How can robotic systems learn to move their own bodies in purposeful ways, to gain facility in basic tasks such as moving through the environment and manipulating objects? We are investigating representations and methods with which an agent can initiate motor actions while observing the consequences of these actions in its sensory inputs, in effect learning how a given motor action changes the relationship between the agent's body and the external environment.
A long-standing problem in robotics is the realization of purposeful behaviors, i.e., the selection and execution of motor actions that advance an embodied agent toward its goals. In light of the huge number of distinct motor actions exhibitable by a humanoid mobile manipulator, systems considerations suggest that explicitly programming each action is not a scalable approach; nor would it be intellectually interesting to do so.

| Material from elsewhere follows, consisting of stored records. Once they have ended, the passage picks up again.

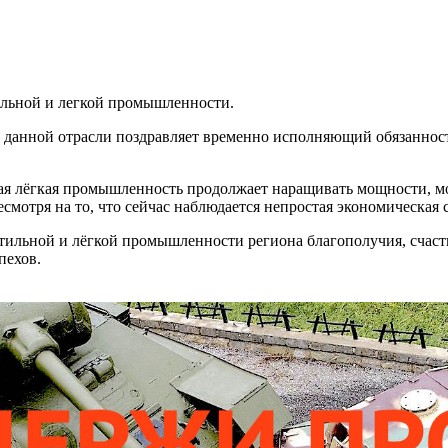
тильной и легкой промышленности.
в данной отрасли поздравляет временно исполняющий обязанно
ая лёгкая промышленность продолжает наращивать мощности, мо
мотря на то, что сейчас наблюдается непростая экономическая 
тильной и лёгкой промышленности региона благополучия, счастья
пехов.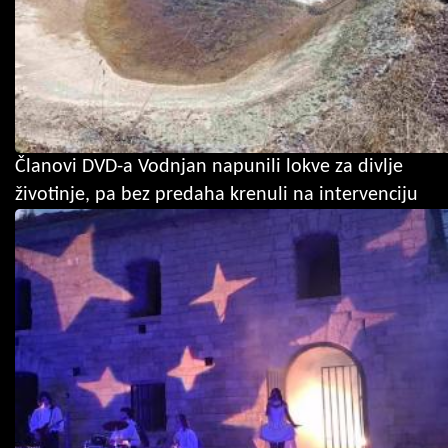
Članovi DVD-a Vodnjan napunili lokve za divlje
životinje, pa bez predaha krenuli na intervenciju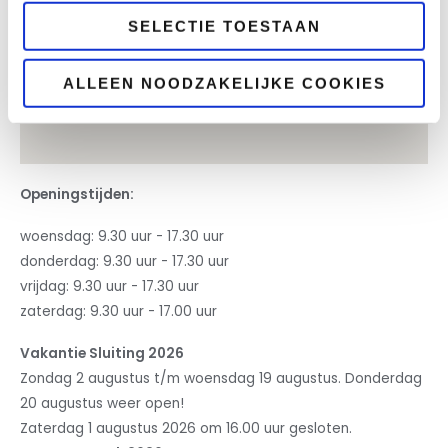
SELECTIE TOESTAAN
ALLEEN NOODZAKELIJKE COOKIES
Openingstijden:
woensdag: 9.30 uur - 17.30 uur
donderdag: 9.30 uur - 17.30 uur
vrijdag: 9.30 uur - 17.30 uur
zaterdag: 9.30 uur - 17.00 uur
Vakantie Sluiting 2026
Zondag 2 augustus t/m woensdag 19 augustus. Donderdag
20 augustus weer open!
Zaterdag 1 augustus 2026 om 16.00 uur gesloten.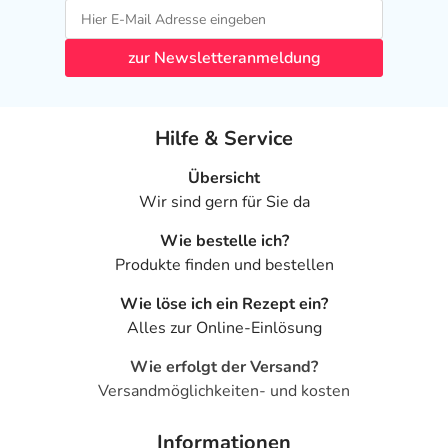
zur Newsletteranmeldung
Hilfe & Service
Übersicht
Wir sind gern für Sie da
Wie bestelle ich?
Produkte finden und bestellen
Wie löse ich ein Rezept ein?
Alles zur Online-Einlösung
Wie erfolgt der Versand?
Versandmöglichkeiten- und kosten
Informationen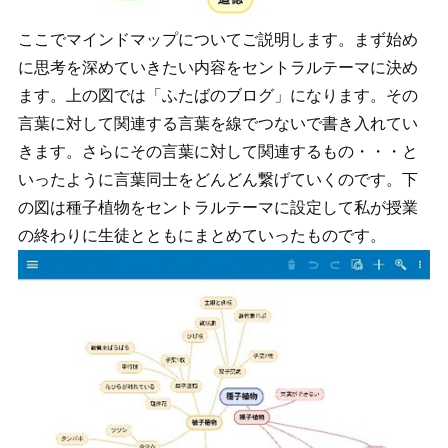
ここでマインドマップについてご説明します。まず始め
に思考を深めていきたい内容を
セントラ
ル
テ
ー
マに決め
ます。上の図では「ふたばのブログ」になります。
その
言葉に対して関連する言葉を線でつないで書き入れてい
きます。さらにその言葉に対して関連するもの・・・と
いったように言葉同士をどんどん繋げていくのです。下
の図は種子植物をセントラルテーマに設定して私が授業
の終わりに生徒とともにまとめていったものです。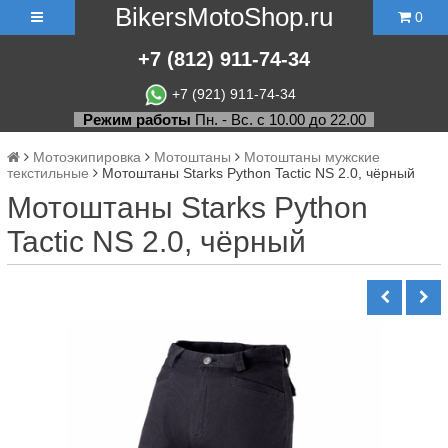
BikersMotoShop.ru
0
+7
(812)
911-74-34
+7 (921) 911-74-34
Режим работы
Пн. - Вс. с 10.00 до 22.00
Мотоэкипировка
Мотоштаны
Мотоштаны мужские
текстильные
Мотоштаны Starks Python Tactic NS 2.0, чёрный
Мотоштаны Starks Python
Tactic NS 2.0, чёрный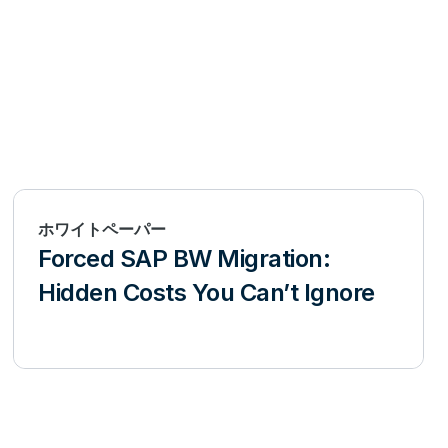
ホワイトペーパー
Forced SAP BW Migration:
Hidden Costs You Can’t Ignore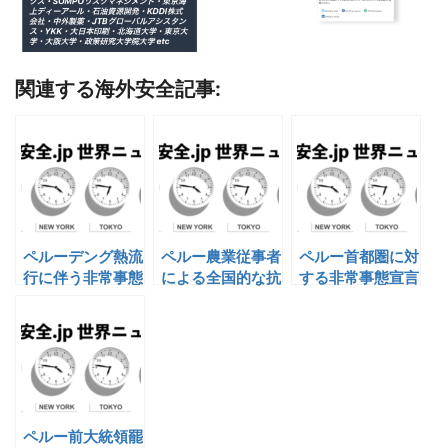
関連する海外安全記事:
ペルーデング熱流
ペルー農業従事者
ペルー首都圏に対
行に伴う非常事態
による全国的な抗
する非常事態宣言
宣言
議活動
ペルー前大統領罷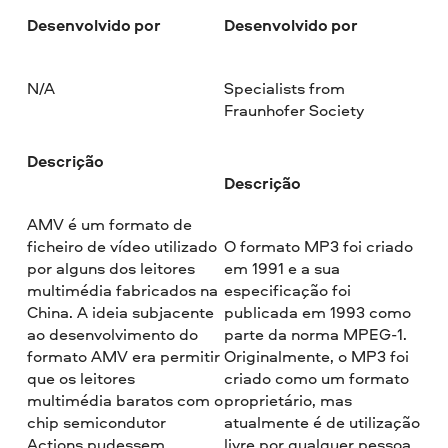
Desenvolvido por
Desenvolvido por
N/A
Specialists from
Fraunhofer Society
Descrição
Descrição
AMV é um formato de
ficheiro de vídeo utilizado
O formato MP3 foi criado
por alguns dos leitores
em 1991 e a sua
multimédia fabricados na
especificação foi
China. A ideia subjacente
publicada em 1993 como
ao desenvolvimento do
parte da norma MPEG-1.
formato AMV era permitir
Originalmente, o MP3 foi
que os leitores
criado como um formato
multimédia baratos com o
proprietário, mas
chip semicondutor
atualmente é de utilização
Actions pudessem
livre por qualquer pessoa.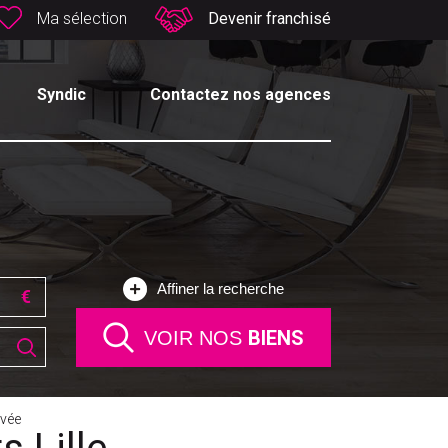
Ma sélection
Devenir franchisé
Syndic
Contactez nos agences
Affiner la recherche
BIENS
VOIR NOS
vée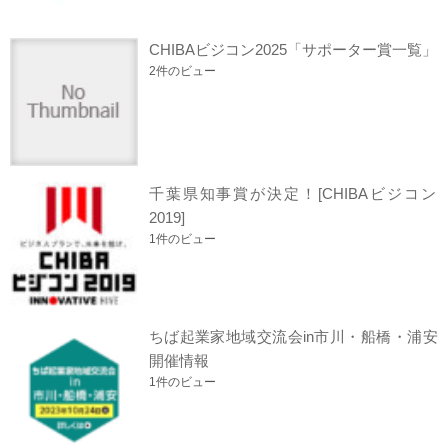
CHIBAビジコン2025「サポーター賞一覧」
2件のビュー
千葉県知事賞が決定！[CHIBAビジコン
2019]
1件のビュー
ちば起業家地域交流会in市川・船橋・浦安
開催情報
1件のビュー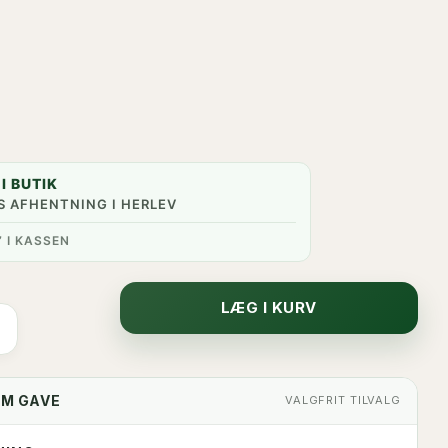
I BUTIK
S AFHENTNING I HERLEV
” I KASSEN
LÆG I KURV
OM GAVE
VALGFRIT TILVALG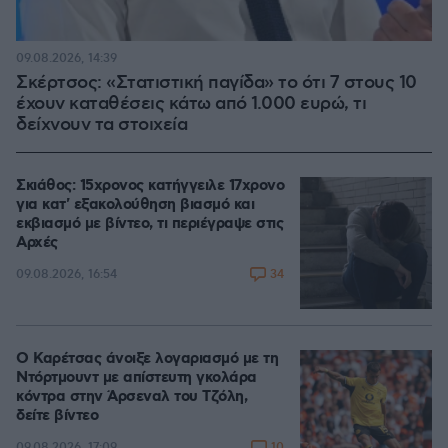
09.08.2026, 14:39
Σκέρτσος: «Στατιστική παγίδα» το ότι 7 στους 10
έχουν καταθέσεις κάτω από 1.000 ευρώ, τι
δείχνουν τα στοιχεία
Σκιάθος: 15χρονος κατήγγειλε 17χρονο
για κατ' εξακολούθηση βιασμό και
εκβιασμό με βίντεο, τι περιέγραψε στις
Αρχές
34
09.08.2026, 16:54
Ο Καρέτσας άνοιξε λογαριασμό με τη
Ντόρτμουντ με απίστευτη γκολάρα
κόντρα στην Άρσεναλ του Τζόλη,
δείτε βίντεο
10
09.08.2026, 17:09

We propose instead to investigate the development of methods through which an agent can initiate motor actions while observing the consequences of these actions in its sensory inputs, in effect learning how a given motor action changes the relationship between the agent.s body and the external environment. The key technical challenge is to craft an appropriate representation for encoding this relationship, and develop an algorithm that can efficiently exercise the agent's motor behaviors and draw useful inferences from the observed consequences. A measure of success is the agent's ability to exploit its inferences in order to produce causal (purposeful) behaviors, for example: turning to look at a sound source; tracking an object with coordinated eye and head motion; or moving in order to approach, reach for, and grasp an object. We propose to study the questions above through the development of experimental software on a suitable humanoid mobile manipulation platform. We make a minimal set of assumptions about the motor and sensory repertoire of the agent, patterned after analogous capabilities of a human infant or toddler. Specifically we assume that the agent has a body with articulated limbs, and the ability to sense: its body-relative joint angles (kinesthetic sense); its head motion with respect to an inertial frame (vestibular sense); vision (including static and dynamic salient visual feature detectors, as well as the ability to sense motion in the periphery, and detail in the fovea); hearing (including a salient auditory feature detector); and touch (including contact force). We assume that the agent can form a persistent internal representation of any salient feature in its environment, and generate a body-relative pose estimate for that feature. Moreover, we assume that changes in sense data can be detected.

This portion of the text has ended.